Tuesday, September 21, 2010

Interesting Tracy Hickman quote.

Courtesy of former TSR/WotC fiction editor Phil Athans.

"It is true that the story was the foundation of Dragonlance and came out of the personal desire of both my wife [Laura Hickman] and myself to use role playing games as a medium of storytelling. You have to remember that at the time adventure games were largely of the ‘kill the monster, take its treasure, buy more weapons to kill bigger monsters’ variety. We wanted to introduce meaning into gaming through story."

Which got me thinking:

How sad that they probably meant well but simply couldn't understand that "meaning" in gaming can only be collaboratively constructed from the bottom (individual players and GMs) up, never simply decreed from the top down. Indeed, the fact that Hickman was apparently unaware that campaigning not of the "kill the monster, take its treasure" mold had been alive and thriving at countless gaming tables across the world for years before he made this statement evinces a startling degree of myopia that went on to handicap his subsequent designs severely.

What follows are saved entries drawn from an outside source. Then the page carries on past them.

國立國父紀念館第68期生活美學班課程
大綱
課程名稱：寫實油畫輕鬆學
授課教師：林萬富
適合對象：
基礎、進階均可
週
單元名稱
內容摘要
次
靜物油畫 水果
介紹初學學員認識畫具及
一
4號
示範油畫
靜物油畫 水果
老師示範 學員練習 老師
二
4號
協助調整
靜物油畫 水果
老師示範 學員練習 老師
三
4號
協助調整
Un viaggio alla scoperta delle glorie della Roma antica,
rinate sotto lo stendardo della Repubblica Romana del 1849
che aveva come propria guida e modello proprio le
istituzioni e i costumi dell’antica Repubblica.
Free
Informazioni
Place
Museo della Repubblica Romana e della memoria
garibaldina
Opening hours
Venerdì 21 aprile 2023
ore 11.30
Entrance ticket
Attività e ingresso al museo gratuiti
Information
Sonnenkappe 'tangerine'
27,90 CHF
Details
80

It's really a fundamental misunderstanding of the entire nature of the medium. A tabletop RPG writer can, at best, hand the players a solid set of tools and a bit of good advice. If you try to build the whole house for them, it will only ever be your home. And they'll sense as much.

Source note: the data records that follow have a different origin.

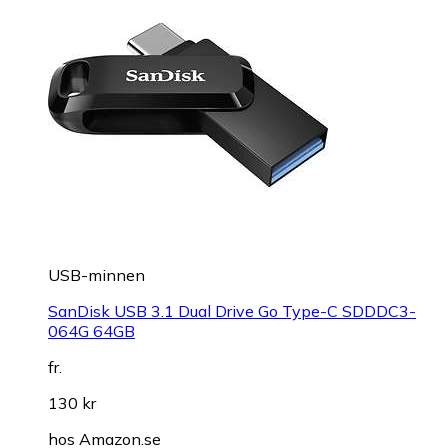
USB-minnen
SanDisk USB 3.1 Dual Drive Go Type-C SDDDC3-
064G 64GB
fr.
130 kr
hos
Amazon.se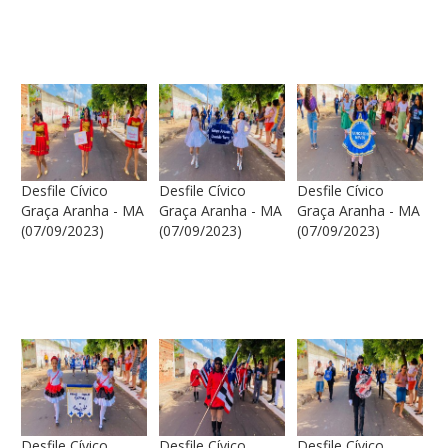
Desfile Cívico
Desfile Cívico
Desfile Cívico
Graça Aranha - MA
Graça Aranha - MA
Graça Aranha - MA
(07/09/2023)
(07/09/2023)
(07/09/2023)
Desfile Cívico
Desfile Cívico
Desfile Cívico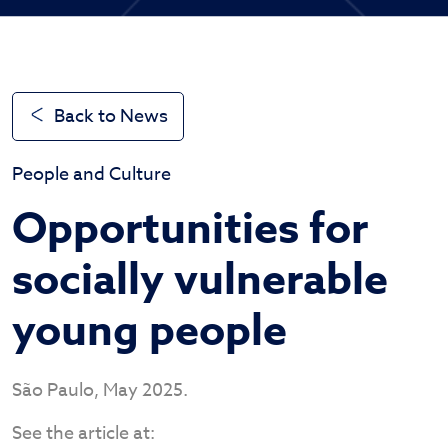
Back to News
People and Culture
Opportunities for
socially vulnerable
young people
São Paulo, May 2025.
See the article at:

That's just the sad part. When you throw millions of dollars behind a misunderstanding this basic, that's where things get tragic. TSR finally learned this lesson when they found themselves forced to sell all their assets to Wizards of the Coast in the late 1990s.

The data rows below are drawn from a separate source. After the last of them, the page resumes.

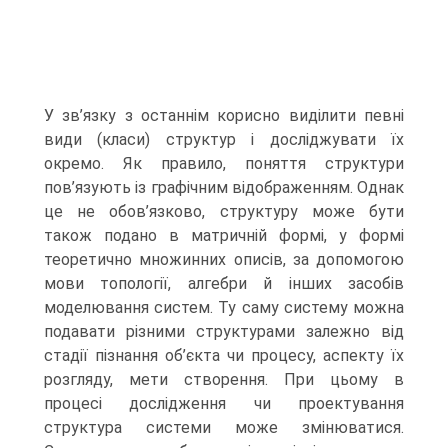
У зв’язку з останнім корисно виділити певні
види (класи) структур і досліджувати їх
окремо. Як правило, поняття структури
пов’язують із графічним відображенням. Однак
це не обов’язково, структуру може бути
також подано в матричній формі, у формі
теоретично множинних описів, за допомогою
мови топології, алгебри й інших засобів
моделювання систем. Ту саму систему можна
подавати різними структурами залежно від
стадії пізнання об’єкта чи процесу, аспекту їх
розгляду, мети створення. При цьому в
процесі дослідження чи проектування
структура системи може змінюватися.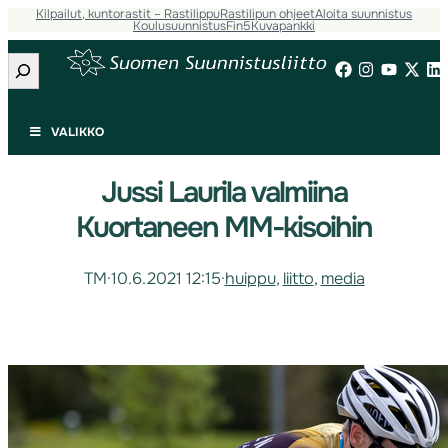
Kilpailut, kuntorastit – Rastilippu
Rastilipun ohjeet
Aloita suunnistus
Koulusuunnistus
Fin5
Kuvapankki
Etsi
VALIKKO
Jussi Laurila valmiina
Kuortaneen MM-kisoihin
TM
·
10.6.2021 12:15
·
huippu
, 
liitto
, 
media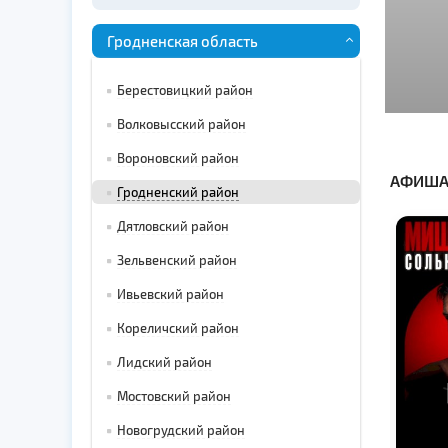
Гродненская область
Берестовицкий район
Волковысский район
Вороновский район
АФИША
Гродненский район
Дятловский район
Зельвенский район
Ивьевский район
Кореличский район
Лидский район
Мостовский район
Новогрудский район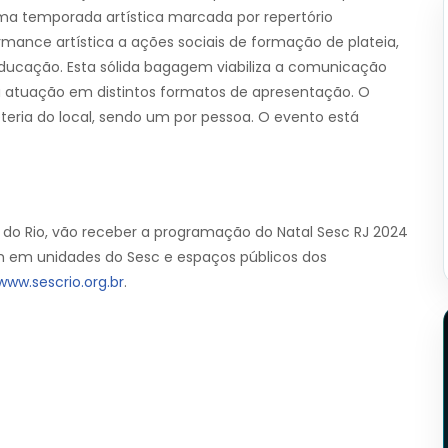
ma temporada artística marcada por repertório
rmance artística a ações sociais de formação de plateia,
educação. Esta sólida bagagem viabiliza a comunicação
ua atuação em distintos formatos de apresentação. O
teria do local, sendo um por pessoa. O evento está
 do Rio, vão receber a programação do Natal Sesc RJ 2024
em em unidades do Sesc e espaços públicos dos
www.sescrio.org.br
.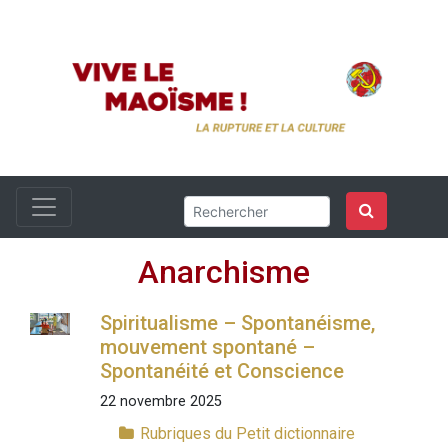
Anarchisme
Spiritualisme – Spontanéisme,
mouvement spontané –
Spontanéité et Conscience
22 novembre 2025
Rubriques du Petit dictionnaire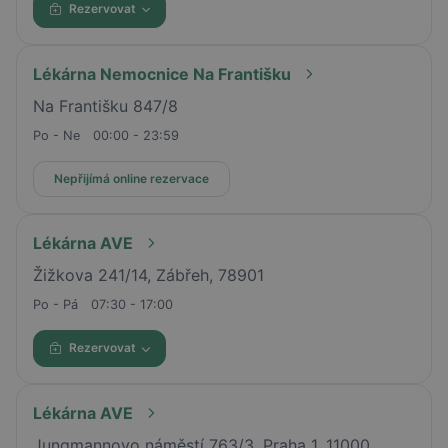
Rezervovat
Lékárna Nemocnice Na Františku
Na Františku 847/8
Po - Ne
00:00 - 23:59
Nepřijímá online rezervace
Lékárna AVE
Žižkova 241/14, Zábřeh, 78901
Po - Pá
07:30 - 17:00
Rezervovat
Lékárna AVE
Jungmannovo náměstí 763/3, Praha 1, 11000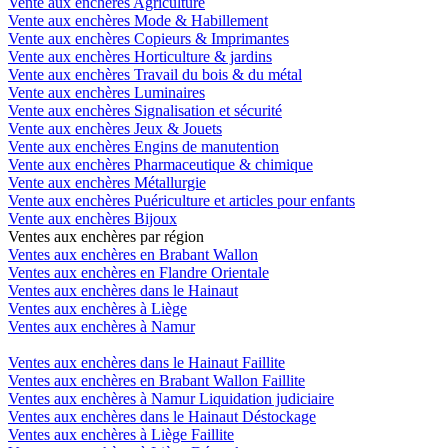
Vente aux enchères Agriculture
Vente aux enchères Mode & Habillement
Vente aux enchères Copieurs & Imprimantes
Vente aux enchères Horticulture & jardins
Vente aux enchères Travail du bois & du métal
Vente aux enchères Luminaires
Vente aux enchères Signalisation et sécurité
Vente aux enchères Jeux & Jouets
Vente aux enchères Engins de manutention
Vente aux enchères Pharmaceutique & chimique
Vente aux enchères Métallurgie
Vente aux enchères Puériculture et articles pour enfants
Vente aux enchères Bijoux
Ventes aux enchères par région
Ventes aux enchères en Brabant Wallon
Ventes aux enchères en Flandre Orientale
Ventes aux enchères dans le Hainaut
Ventes aux enchères à Liège
Ventes aux enchères à Namur
Ventes aux enchères dans le Hainaut Faillite
Ventes aux enchères en Brabant Wallon Faillite
Ventes aux enchères à Namur Liquidation judiciaire
Ventes aux enchères dans le Hainaut Déstockage
Ventes aux enchères à Liège Faillite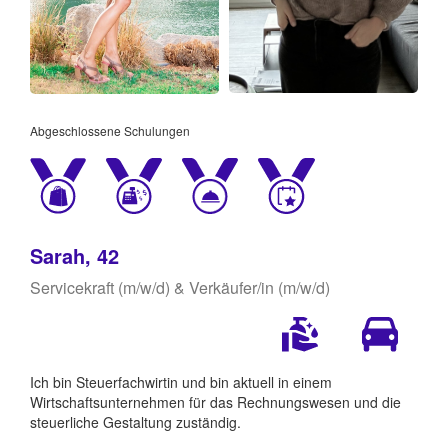
Abgeschlossene Schulungen
Sarah, 42
Servicekraft (m/w/d) & Verkäufer/in (m/w/d)
Ich bin Steuerfachwirtin und bin aktuell in einem
Wirtschaftsunternehmen für das Rechnungswesen und die
steuerliche Gestaltung zuständig.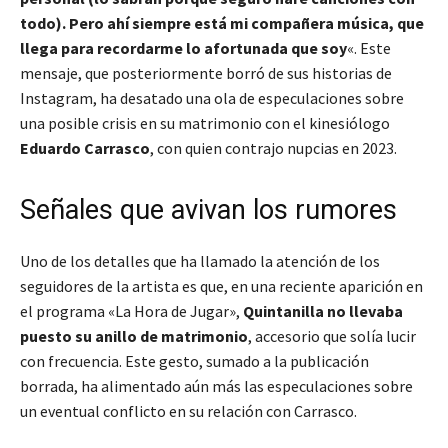
todo). Pero ahí siempre está mi compañera música, que
llega para recordarme lo afortunada que soy
«. Este
mensaje, que posteriormente borró de sus historias de
Instagram, ha desatado una ola de especulaciones sobre
una posible crisis en su matrimonio con el kinesiólogo
Eduardo Carrasco
, con quien contrajo nupcias en 2023.
Señales que avivan los rumores
Uno de los detalles que ha llamado la atención de los
seguidores de la artista es que, en una reciente aparición en
el programa «La Hora de Jugar»,
Quintanilla no llevaba
puesto su anillo de matrimonio
, accesorio que solía lucir
con frecuencia. Este gesto, sumado a la publicación
borrada, ha alimentado aún más las especulaciones sobre
un eventual conflicto en su relación con Carrasco.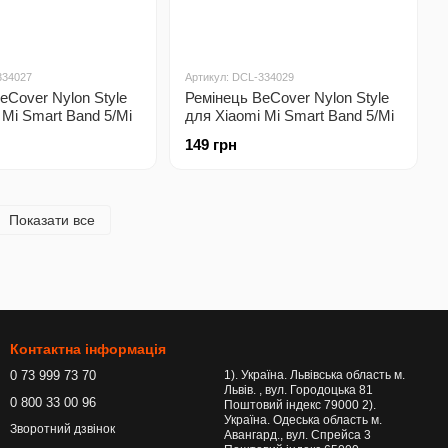
334027
Артикул: DCL-334029
eCover Nylon Style
Ремінець BeCover Nylon Style
 Mi Smart Band 5/Mi
для Xiaomi Mi Smart Band 5/Mi
 6 Purple (705429)
Smart Band 6 Red (705431)
149 грн
Показати все
Контактна інформація
0 73 999 73 70
1). Україна. Львівська область м.
Львів. , вул. Городоцька 81
0 800 33 00 96
Поштовий індекс 79000 2).
Україна. Одеська область м.
Зворотний дзвінок
Авангард., вул. Спрейса 3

After the sting of the tragedy fades, you move onto the bittersweet ironic amusement phase. In this case, that means the ability to do just what this post is doing now: Look back on how a simple bit of mistaken but well-meant idealism gone out-of-control toppled a once invulnerable titan of the fantasy gaming hobby after little more than one decade in earnest practice.

Which leaves one where? Sadder but wiser? I would hope so.

Hickman, continued: "In practice, however, it became a ‘chicken and egg’ sort of issue. The game was being developed ahead of the story—which actually adversely affected the story itself."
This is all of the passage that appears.